“A-A-AHHH!” I screamed, swatting away a hairy black dot with eight legs. Oh, it’s just another spider.
“C-c-curse you!” I yelled at it, trying to sound brave. Who was I trying to fool by yelling at something so small?
My house is an old Victorian, sturdy and musty. The rooms are cold and smell of year-old laundry. I am 18 years old and live alone. My parents died in a car crash four years ago, and I miss them dearly. I have been afraid to step outside the house since then. I am petrified that if I ever leave the house, every single thing would have the potential to kill me. I imagine the outside world to be ugly and mean compared to my fragile and precious life. I hate living in fear, but I hate the thought of death even more.
My name is Nel, but everyone in town calls me Nervous Nelly because I stutter. I wish I was not so nervous.

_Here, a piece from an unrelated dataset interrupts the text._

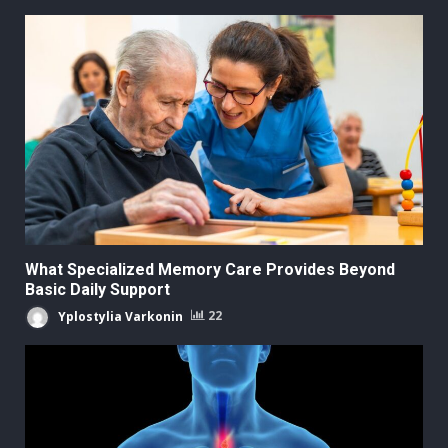
What Specialized Memory Care Provides Beyond
Basic Daily Support
Yplostylia Varkonin
22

Truth is, I do not have any friends. I sometimes wish there was someone else out there who understood my loneliness, but who would, in this town full of hoodlums and rascals?

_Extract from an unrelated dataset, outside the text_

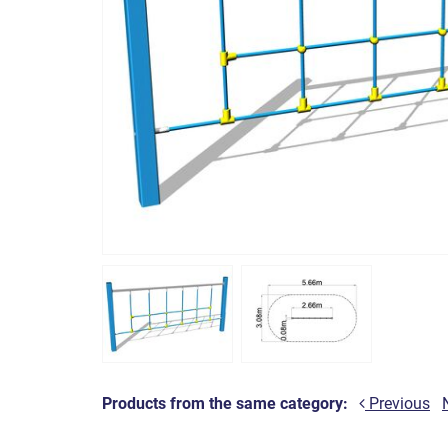
Products from the same category:
Previous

One day, however, a mysterious man showed up at my doorstep, and my life changed forever. He knocked on my door. He extended his slender arm and said, “Here, try this.”
I looked at the man skeptically. He was standing in front of a large white truck that was blaring a cheery jingle. He was dressed in a black suit and a red tie. The way he looked kind of reminded me of my father, and his soothing voice sounded like my mother’s. I bit my lip and tried to fight back tears from this thought.
The object in his hand was a red- and white- striped cylinder with a handle. Inside there were two bright pink globs of something I could not recognize. I cringed. What if this thing was poisoned? But the man’s eyes looked so warm, and his smile genuine. It was nice, yet almost too nice for someone from Winter Lane. Even so, maybe it couldn’t hurt to reach out and take the object from him. This could be a bad idea, but what if it wasn’t?
I hesitantly took the object from his hand. I wasn’t sure what to do with it. He noticed me glaring and squinting at it like it was some kind of foreign animal.
He laughed gleefully and said, “You taste it. With your tongue. Like this.”
He brought the cup to his lips and stuck out his tongue to lick the top of the unidentifiable glob.
“See, it’s not poisonous,” he reassured me.
It was like he had read my mind. I cautiously stuck out my tongue and tasted the odd ball of pink. It was creamy and sweet. It tasted like the strawberries I had picked with mom and dad every summer, back when they were alive. I wanted to cry, but at the same time, I couldn’t help but smile.
“You like it, huh? It’s called ice cream.”
Mmm … ice cream. I had never heard of it before, but I liked it. I really did. It was the first time I genuinely felt … happy.
“Th-th-thanks, sir!” I said, and then he was gone. It was like I had dreamed him up, but the taste of strawberries still lingered on my lips. A tear of happiness came to my eye.
Now I heard the sound of foot steps. I ran back into the house and up to my sanctuary. I peeked out the window and saw a boy. This was not the first time. Everyday at high noon, this boy looked up at my window. A Peeping Tom of sorts. I wonder who this boy was. Was he lonely too?
On this particular day, I did the unthinkable. I tapped on the window. The boy stood there looking right at me, emotionless. I slowly lifted my hand and waved. Much to my surprise, he waved back.
I unlatched the window and stuck my head out, calling, “Hey! D-do you want to c-come inside?”
The boy shrugged and left. Had I scared him off? I heard a knock on the door, and I ran downstairs, smoothing out my dress. I cautiously opened the door, and on the other side stood the boy.
He waved. He seemed kind enough.
“H-h-hi” I managed.
“Do you want to have some ice cream?”
He shook his head no.
“Come on, you’ll like it,” I said.
He ran away. Strange boy. I think I just blew my first chance at having a friend.
But, I had talked to someone, and it didn’t kill me. That was progress. I smiled.